Proposal: Compile-Time File Embedding (embed)
Status: Approved Author: Eric (with Claude) Created: 2026-02-18 Approved: 2026-02-18 Affects: Compiler (lexer, parser, type checker, evaluator, codegen)
Summary
Add compile-time embed and has_embed expressions for embedding file contents into Ori programs. The embed expression is type-driven: the expected type determines whether the file is embedded as text (str) or binary ([byte]). The has_embed expression provides compile-time file existence checks.
// Text (UTF-8 validated at compile time)
let readme: str = embed("README.md")
// Binary
let icon: [byte] = embed("assets/icon.png")
// Conditional
let help = if has_embed("help.txt") then embed("help.txt") else "No help available"
// Const path expressions (not limited to literals)
let $LANG = "en"
let $GREETING: str = embed(`i18n/{$LANG}/greeting.txt`)
Motivation
The Problem
Programs regularly need to bundle static assets — SQL schemas, HTML templates, configuration defaults, license text, shader source, test fixtures. Without compile-time embedding, the options are:
- Runtime file I/O — Requires the file to exist at the deployment location, adds failure modes, needs the
FileSystemcapability - Manual string literals — Error-prone, unreadable for large content, impossible for binary
- Build scripts — Extra tooling, not portable, not IDE-visible
Why Compile-Time?
Embedding at compile time gives:
- Self-contained binaries — No external file dependencies at runtime
- Compile-time validation — UTF-8 errors and missing files caught before deployment
- Zero runtime cost — Data lives in the binary’s read-only segment
- No capability needed — Unlike
FileSystem.read(), embedding is a build concern, not a runtime effect
Why Not a Const Function?
Ori’s const functions ($name) are pure — they cannot perform I/O (see const-evaluation-termination-proposal).
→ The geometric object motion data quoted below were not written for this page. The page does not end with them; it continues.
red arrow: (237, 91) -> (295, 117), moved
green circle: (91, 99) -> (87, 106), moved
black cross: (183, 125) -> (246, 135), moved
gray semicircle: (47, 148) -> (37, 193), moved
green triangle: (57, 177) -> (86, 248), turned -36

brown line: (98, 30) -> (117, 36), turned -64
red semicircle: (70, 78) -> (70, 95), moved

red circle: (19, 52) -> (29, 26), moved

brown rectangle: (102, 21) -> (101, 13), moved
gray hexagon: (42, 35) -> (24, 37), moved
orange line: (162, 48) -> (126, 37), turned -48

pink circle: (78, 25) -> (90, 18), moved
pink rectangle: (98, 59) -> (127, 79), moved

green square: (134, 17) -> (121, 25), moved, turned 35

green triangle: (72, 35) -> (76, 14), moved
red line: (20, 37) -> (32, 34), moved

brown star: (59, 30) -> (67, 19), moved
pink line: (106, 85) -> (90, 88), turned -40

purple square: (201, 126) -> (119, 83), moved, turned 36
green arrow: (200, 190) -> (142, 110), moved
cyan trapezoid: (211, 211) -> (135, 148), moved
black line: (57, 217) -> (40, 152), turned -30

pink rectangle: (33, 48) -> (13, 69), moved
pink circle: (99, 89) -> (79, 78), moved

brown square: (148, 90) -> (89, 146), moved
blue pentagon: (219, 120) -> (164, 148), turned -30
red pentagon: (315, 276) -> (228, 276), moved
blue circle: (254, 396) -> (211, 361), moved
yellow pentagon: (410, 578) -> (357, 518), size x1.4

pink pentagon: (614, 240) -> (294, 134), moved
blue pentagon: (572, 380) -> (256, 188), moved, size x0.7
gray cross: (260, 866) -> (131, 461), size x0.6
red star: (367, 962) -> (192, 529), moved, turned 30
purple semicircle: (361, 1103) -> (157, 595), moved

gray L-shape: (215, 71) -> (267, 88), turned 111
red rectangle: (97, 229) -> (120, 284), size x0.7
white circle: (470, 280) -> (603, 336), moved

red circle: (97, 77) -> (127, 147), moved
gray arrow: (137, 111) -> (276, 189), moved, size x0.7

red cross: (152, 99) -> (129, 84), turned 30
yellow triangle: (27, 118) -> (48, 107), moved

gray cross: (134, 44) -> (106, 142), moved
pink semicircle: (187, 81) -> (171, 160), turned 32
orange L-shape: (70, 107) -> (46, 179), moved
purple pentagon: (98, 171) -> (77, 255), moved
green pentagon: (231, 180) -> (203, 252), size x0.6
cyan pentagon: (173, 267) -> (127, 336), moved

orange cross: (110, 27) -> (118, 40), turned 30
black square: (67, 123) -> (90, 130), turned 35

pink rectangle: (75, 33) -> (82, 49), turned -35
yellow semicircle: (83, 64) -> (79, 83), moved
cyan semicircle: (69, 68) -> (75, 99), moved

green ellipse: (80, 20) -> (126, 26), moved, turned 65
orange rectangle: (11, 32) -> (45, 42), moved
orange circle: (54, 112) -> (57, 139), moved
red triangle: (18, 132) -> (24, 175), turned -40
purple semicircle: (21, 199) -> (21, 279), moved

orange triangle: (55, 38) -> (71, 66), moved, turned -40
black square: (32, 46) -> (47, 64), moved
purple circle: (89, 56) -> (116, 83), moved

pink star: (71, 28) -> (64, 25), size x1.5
Reading files is I/O. Rather than weakening the const purity guarantee, embed is a dedicated compiler built-in expression, similar to how compile_error() is a built-in that operates at compile time without being a const function.
Prior Art
| Language | Feature | Strengths | Weaknesses |
|---|---|---|---|
| Rust | include_str!/include_bytes! | Clean text/binary split, file tracking | Macro-only, literal paths only, no structured data, slow on large files |
| Go | //go:embed + embed.FS | Directory embedding, glob patterns, filesystem interface | Package-scope only, directive syntax, no structured data |
| Zig | @embedFile | Size in type ([N:0]u8), C FFI sentinel | No text/binary distinction, no directory support |
| C23 | #embed | limit/prefix/suffix/if_empty, __has_embed | Preprocessor-level, no type integration |
| D | import("file") | First-class expression, works with mixin | No typed variants, -J flag required |
| Elixir | @external_resource + compile-time code | Structured parsing at compile time | Requires explicit dep tracking, not a unified feature |
Ori’s design takes the best from each:
- Expression-based like D (not a macro — avoids Rust’s literal-only limitation)
- Type-driven like Zig’s type precision (but using HM inference instead of sentinel types)
- Conditional like C23 (
has_embedfor existence check)
Design
embed Expression
embed ( path_expr )
embed is a compiler built-in expression, not a function. It reads the file at path_expr during compilation and produces a value whose type is determined by the surrounding context.
Path Resolution
- Paths are relative to the source file containing the
embedexpression (like Rust, unlike Go) - Absolute paths are a compile error (security: no
embed("/etc/passwd")) - Paths cannot escape the project root via
..(compile error if resolved path is outside project) - Path separators: always
/(normalized by the compiler, portable across platforms) - The path expression may be any const-evaluable
strexpression, not just a literal:
let $DATA_DIR = "data"
let schema: str = embed(`{$DATA_DIR}/schema.sql`)
This avoids Rust’s #1 complaint (issue #53749) — the path doesn’t need to be a literal.
Type-Driven Embedding
The expected type determines how the file is processed:
| Expected Type | Behavior | Compile-Time Validation |
|---|---|---|
str | Read as UTF-8 text | File must be valid UTF-8 |
[byte] | Read as raw bytes | None (any file accepted) |
// Inferred as str from context
let query: str = embed("queries/users.sql")
// Inferred as [byte] from context
let font: [byte] = embed("assets/font.ttf")
When the type cannot be inferred (ambiguous context), the compiler produces an error:
let x = embed("file.txt")
// ^^^^^^^^^^^^^^^^^^
// error[E____]: cannot infer embed type
// help: add a type annotation: `let x: str = embed("file.txt")`
has_embed Expression
has_embed ( path_expr ) -> bool
Compile-time boolean: true if the file exists and is readable, false otherwise. This enables conditional embedding without compile errors:
let license = if has_embed("LICENSE") then embed("LICENSE") else "No license file"
// Combine with conditional compilation
let $HAS_MIGRATIONS = has_embed("migrations/")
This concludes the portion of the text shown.